* _What is being asked_:
The exercise asks you to copy every line below in which "church" appears.

::: Data to use

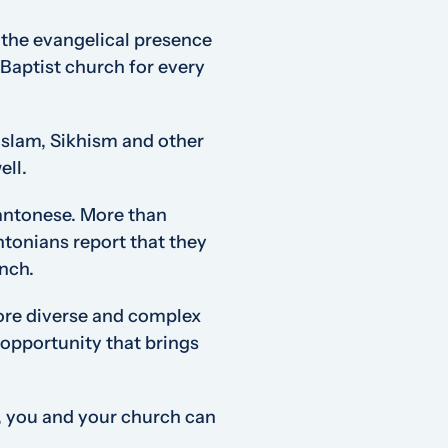
, the evangelical presence
l Baptist church for every
Islam, Sikhism and other
ell.
antonese. More than
ntonians report that they
ench.
 more diverse and complex
opportunity that brings
, you and your church can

::::::

* _Solution to the exercise_:
l Baptist church for every
, you and your church can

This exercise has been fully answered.